Engineering the Future of Software
April 10–11, 2016: Training
April 11–13, 2016: Conference
New York, NY

How to have your causality and wall clocks too

Jonathan Moore (Comcast Cable)
3:50pm–4:40pm Tuesday, 04/12/2016
Distributed systems
Location: Beekman Parlor Level: Intermediate
Average rating: *****
(5.00, 2 ratings)

Prerequisite knowledge

Attendees should have a basic familiarity with NTP.

Description

Jon Moore describes evolving research into distributed monotonic clocks (DMCs), which can reflect causality like Lamport clocks while retaining a component that stays close to the wall-clock time that is meaningful to human operators, allowing application timestamps to come out in the right order even without perfect clock synchronization.

Jon very briefly covers the background of the problem and prior art, including Lamport clocks and the challenges NTP brings. The key issue is that if there is imperfect clock synchronization in a service-oriented architecture where application logs get generated and then collected for central analysis, the timestamps on log entries from different servers can come out in the wrong order, making production support difficult.

Jon explores the hybrid logical clock (HLC) proposed by Kulkarni, Demirbas, Madeppa, Avva, and Leone and explains why this solution almost provides the best of both worlds by combining system clock time with Lamport clock-like causality tracking. However, HLC has a glaring problem: a single server with an out-of-sync clock that is significantly ahead can drag all the logical clocks in the cluster into the “future” with no easy recovery mechanism.

Jon describes two brand new extensions to HLC. First, he demonstrates how to introduce an “epoch” component to allow for an operational “reset” of a system that has gotten stuck in the future. Second, he outlines a novel coordination protocol that allows systems to detect when their clocks are significantly ahead of the median system clock for the cluster and avoid dragging everyone else with them.

Because this new DMC scheme runs as a “piggyback” protocol on top of existing application message exchanges, the coordination protocol has several unusual constraints: nodes do not have awareness of cluster topology or size, can only send messages to neighbors, and cannot decide when messages are sent or even to which neighbors they will be sent. The protocol also has to scale to very large clusters and requires only a modest amount of per-node state and per-message space. Jon presents some preliminary, promising research results about DMC and discusses some of the open questions and future opportunities in this space.

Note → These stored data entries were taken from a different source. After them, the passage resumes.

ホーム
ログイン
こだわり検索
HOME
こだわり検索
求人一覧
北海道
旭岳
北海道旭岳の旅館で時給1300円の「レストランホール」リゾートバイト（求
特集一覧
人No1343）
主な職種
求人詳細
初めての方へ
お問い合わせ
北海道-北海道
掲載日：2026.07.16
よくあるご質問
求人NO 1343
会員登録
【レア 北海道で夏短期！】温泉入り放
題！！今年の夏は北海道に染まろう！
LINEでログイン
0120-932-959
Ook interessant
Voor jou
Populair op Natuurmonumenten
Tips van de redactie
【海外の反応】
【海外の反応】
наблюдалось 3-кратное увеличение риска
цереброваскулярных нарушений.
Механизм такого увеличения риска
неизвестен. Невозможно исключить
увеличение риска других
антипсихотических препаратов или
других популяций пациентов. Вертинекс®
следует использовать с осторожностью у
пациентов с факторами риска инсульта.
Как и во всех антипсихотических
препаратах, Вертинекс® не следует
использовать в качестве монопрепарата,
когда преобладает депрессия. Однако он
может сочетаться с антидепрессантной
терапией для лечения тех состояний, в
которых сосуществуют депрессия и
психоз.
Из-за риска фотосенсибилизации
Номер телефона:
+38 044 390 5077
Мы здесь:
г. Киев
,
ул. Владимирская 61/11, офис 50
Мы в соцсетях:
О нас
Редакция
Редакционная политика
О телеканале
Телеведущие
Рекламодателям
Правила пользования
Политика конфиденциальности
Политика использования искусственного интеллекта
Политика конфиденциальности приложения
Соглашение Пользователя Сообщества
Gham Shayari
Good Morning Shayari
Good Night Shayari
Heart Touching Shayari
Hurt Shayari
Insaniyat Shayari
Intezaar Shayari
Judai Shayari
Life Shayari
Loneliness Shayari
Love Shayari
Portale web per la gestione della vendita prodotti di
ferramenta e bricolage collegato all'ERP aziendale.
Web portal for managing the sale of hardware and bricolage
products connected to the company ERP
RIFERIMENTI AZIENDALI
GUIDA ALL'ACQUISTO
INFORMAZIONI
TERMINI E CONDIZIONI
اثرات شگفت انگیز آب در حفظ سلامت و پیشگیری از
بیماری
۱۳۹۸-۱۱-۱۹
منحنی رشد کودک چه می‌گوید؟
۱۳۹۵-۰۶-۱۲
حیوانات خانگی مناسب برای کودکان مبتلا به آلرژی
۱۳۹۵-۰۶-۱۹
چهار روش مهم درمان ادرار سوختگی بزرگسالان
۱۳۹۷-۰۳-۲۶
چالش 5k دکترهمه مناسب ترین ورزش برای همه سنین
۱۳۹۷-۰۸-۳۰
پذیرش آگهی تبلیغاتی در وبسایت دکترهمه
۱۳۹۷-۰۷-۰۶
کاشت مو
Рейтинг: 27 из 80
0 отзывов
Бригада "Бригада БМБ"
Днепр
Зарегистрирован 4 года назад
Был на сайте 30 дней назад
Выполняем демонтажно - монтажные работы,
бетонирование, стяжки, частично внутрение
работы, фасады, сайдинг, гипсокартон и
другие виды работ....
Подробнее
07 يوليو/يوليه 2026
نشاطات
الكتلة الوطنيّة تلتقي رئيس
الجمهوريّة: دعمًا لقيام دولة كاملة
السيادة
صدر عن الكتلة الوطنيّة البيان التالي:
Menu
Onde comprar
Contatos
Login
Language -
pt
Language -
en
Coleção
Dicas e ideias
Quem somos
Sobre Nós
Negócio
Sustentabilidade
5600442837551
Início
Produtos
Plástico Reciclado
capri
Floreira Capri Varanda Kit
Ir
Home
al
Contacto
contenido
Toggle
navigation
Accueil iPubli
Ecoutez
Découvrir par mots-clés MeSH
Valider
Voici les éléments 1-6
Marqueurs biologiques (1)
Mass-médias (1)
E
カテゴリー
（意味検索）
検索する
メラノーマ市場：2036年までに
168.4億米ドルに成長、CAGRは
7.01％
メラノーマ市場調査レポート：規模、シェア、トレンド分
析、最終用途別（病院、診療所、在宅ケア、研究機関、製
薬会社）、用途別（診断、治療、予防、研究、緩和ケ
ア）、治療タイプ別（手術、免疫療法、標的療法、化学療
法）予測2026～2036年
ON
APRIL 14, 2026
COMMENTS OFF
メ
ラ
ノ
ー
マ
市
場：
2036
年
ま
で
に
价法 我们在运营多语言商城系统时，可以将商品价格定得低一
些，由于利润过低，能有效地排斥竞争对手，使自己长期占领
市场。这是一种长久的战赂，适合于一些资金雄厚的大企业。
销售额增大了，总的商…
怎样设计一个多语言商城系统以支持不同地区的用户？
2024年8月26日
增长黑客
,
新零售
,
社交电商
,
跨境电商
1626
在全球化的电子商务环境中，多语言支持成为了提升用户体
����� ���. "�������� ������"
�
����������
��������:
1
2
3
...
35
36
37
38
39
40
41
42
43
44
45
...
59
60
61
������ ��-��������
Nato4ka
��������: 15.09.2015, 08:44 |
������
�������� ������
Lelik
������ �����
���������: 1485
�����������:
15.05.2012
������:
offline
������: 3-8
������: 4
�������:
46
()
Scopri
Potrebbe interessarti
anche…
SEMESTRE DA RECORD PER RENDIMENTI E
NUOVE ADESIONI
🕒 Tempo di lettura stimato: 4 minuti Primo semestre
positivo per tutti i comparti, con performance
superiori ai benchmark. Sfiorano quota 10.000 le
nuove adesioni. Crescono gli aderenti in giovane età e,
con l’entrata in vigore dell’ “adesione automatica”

Although Jon focuses mostly on the DMC coordination protocol, he’ll also include a brief introduction to the general class of population protocols that can be used to model ad hoc sensor networks and other IoT settings.

Photo of Jonathan Moore

Jonathan Moore

Comcast Cable

Jon Moore is the chief software architect at Comcast Cable, where he focuses on delivering a core set of scalable, performant, robust software components for the company’s varied software product development groups. Jon specializes in the “art of the possible,” finding ways to coordinate working solutions for complex problems and deliver them on time. He is equally comfortable leading and managing teams and personally writing production-ready code and has a passion for software engineering, continuously learning, and teaching colleagues new ways to deliver working, maintainable software with ever-higher quality and ever-shorter delivery times. His interests include distributed systems, fault tolerance, building healthy and engaging engineering cultures, and Texas Hold’em. Jon holds a PhD in computer and information science from the University of Pennsylvania. He resides in West Philadelphia, although he was neither born nor raised there and does not spend most of his days on playgrounds.